I think of Bottega, Adrien Aeschilman's small and crazily charming new restaurant in Charles North, as the kind of place you'd want your best friend to open, if your friend was as talented and gracious as Aeschilman.
Bottega might make you think of Philadelphia, where there was an explosion about 10 years ago of tiny mom-and-pop BYOB restaurants, many of them about the postage-stamp size of Bottega, which seats around 20 people, tops. The boutique BYOB trend never really caught on in Baltimore, but with Bottega, you can see how a city full of diners fell in love with it.
First of all, Bottega is a great-looking place, full of rusticity, like the rough-hewn tables, farmhouse chic tableware and the parti-colored wooden floor planks that Aeschilman salvaged from a West Virginia barn.
The room's dominating feature is a hutch, which Bottega puts to both practical and decorative use, the way it would be in a real home, its shelves lined with serving bowls, jarred preserves and a collection of cookbooks that you think certainly must be Aeschilman's own.
What's not easy to convey, unless you spend an evening or two dining there, is how Bottega manages to evoke the experience of dining at the home of good friends without getting too precious or cornball about it.
OK, you can't help but think of the old Maison Alsace American from "Saturday Night Live" — "As you know, this is our home. I cook only three nights a week, for only one couple" — but I promise you it's a fleeting moment. Bottega might be a bit stagy, but it's a real restaurant where you order food, someone brings it to you, and you give them money at the end.
The menu each day is small, very small. There are typically three or four appetizers, things like salads, pates and smoked meats. Then, two or three pasta selections, served as a primo, or first course; then, two or three main course choices, which in the early weeks at Bottega have been built around rabbit, lamb and pork. Finally, there might be one or two dessert choices — ice cream, maybe, or a panna cotta with chestnut honey and rhubarb.
While Bottega resembles an American farm-to-table restaurant, it doesn't feel quite as literal-minded in the hands of Aeschilman and his chef, Sandy Smith. What Bottega does is take the best seasonable ingredients at hand and apply classic but simple culinary technique to them. At Bottega, there is the joy of smoking, poaching, rendering and stuffing.

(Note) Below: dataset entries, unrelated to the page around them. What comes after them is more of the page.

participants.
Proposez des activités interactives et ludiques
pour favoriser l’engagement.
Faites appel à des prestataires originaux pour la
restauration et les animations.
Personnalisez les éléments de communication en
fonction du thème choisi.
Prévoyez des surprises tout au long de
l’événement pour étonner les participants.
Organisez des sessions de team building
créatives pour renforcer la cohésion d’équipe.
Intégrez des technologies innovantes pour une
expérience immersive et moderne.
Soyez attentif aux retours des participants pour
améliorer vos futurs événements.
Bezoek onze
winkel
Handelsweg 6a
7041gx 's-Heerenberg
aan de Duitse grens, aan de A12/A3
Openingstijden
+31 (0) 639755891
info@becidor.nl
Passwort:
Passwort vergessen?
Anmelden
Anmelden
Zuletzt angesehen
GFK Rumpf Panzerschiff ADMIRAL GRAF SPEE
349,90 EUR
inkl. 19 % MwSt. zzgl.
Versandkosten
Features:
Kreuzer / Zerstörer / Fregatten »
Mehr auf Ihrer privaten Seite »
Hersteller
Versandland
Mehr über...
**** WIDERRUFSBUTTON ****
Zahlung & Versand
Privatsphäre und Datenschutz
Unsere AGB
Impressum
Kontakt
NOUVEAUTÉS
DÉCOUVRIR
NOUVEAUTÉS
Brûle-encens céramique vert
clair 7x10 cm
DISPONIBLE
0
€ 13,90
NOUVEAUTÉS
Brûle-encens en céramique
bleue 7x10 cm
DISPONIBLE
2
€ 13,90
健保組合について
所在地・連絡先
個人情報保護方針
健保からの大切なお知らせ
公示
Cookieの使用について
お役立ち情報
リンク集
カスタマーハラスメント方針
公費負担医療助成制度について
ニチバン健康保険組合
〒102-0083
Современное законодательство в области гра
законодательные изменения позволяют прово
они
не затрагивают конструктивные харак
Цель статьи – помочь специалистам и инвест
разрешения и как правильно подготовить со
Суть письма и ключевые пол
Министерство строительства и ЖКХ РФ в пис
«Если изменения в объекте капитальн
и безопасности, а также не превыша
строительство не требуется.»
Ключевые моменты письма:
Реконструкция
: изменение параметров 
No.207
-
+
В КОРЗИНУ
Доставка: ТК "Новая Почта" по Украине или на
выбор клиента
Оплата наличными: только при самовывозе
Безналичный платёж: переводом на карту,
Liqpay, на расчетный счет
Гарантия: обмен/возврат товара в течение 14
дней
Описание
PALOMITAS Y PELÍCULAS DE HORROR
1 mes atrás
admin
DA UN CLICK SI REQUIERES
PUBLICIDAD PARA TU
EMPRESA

The idea is that you work your way through a long and leisurely dinner the way they do in Europe — antipasto, pasta, secondi and dolci. Or at least that's how it's done in Tuscany, where Aeschilman spent time working in a trattoria called Da Giorgione in the Mugello Valley.
So, on a cool autumn evening, you might order for an appetizer, and love, a small and delicious serving of pork rillettes, meat that's been poached in its own fat and pulverized into a pate form; a luscious plate of peppered and seared beef carpaccio, served with peppery, hand-dressed mazuma leaves; slices of smoked goose, served with scarlet frill, a purple-red mustard green; or crostini topped with a well-tempered chicken pate.
You could, if you wanted to, substitute a pate of lima beans for the chicken pate. And there is a vegetarian option for the pasta and main courses, too. But there was never a fish option for a main course, and if Bottega is starting to sound like not your kind of place, it might not be.
I told a friend how much I liked Bottega, but when I told him his main course options might be rabbit and pork, he said it didn't sound like it was for him. I get that. But I know there is an audience out there for Bottega's pork cheeks, served with roma beans, which are treated by Bottega's kitchen with a minimalist's precision, and its rabbit ripieno — what we might call "stuffed" rabbit — served with black beans and rapini.
We loved, best of all, a pasta dish: tortelli stuffed with butternut squash, sauteed in brown butter and dressed with flash-fried sage leaves. This was one from the heart, you felt, and it made you wish you entertained more, because food like this just makes people happy.
Know that Bottega is BYOB and that reservations are a must. This is not necessarily because Bottega is always booked solid but because there's no room to wait in if it is. Also know that Bottega's dining room, which is up a short flight of stairs from the ground level, is not wheelchair-accessible.
Where: 1729 Maryland Ave., Charles North
Contact: 443-708-5709, bottega1729.com
Open: Dinner Wednesday through Saturday, lunch Wednesday through Sunday
Prices: Appetizers, $5-$12.50; entrees, $13-$27.50
Food: Tuscan-inspired farm-to-table food
Service: Polite and personal
Best dishes: Smoked goose with scarlet frill, pappardelle with duck and tomato, pork cheeks with roma beans
Parking/accessibility: On-street parking is plentiful.
Special diets: The menu typically includes vegetarian options.
Noise level/televisions: The noise level is manageable even when the room is full. There are no televisions.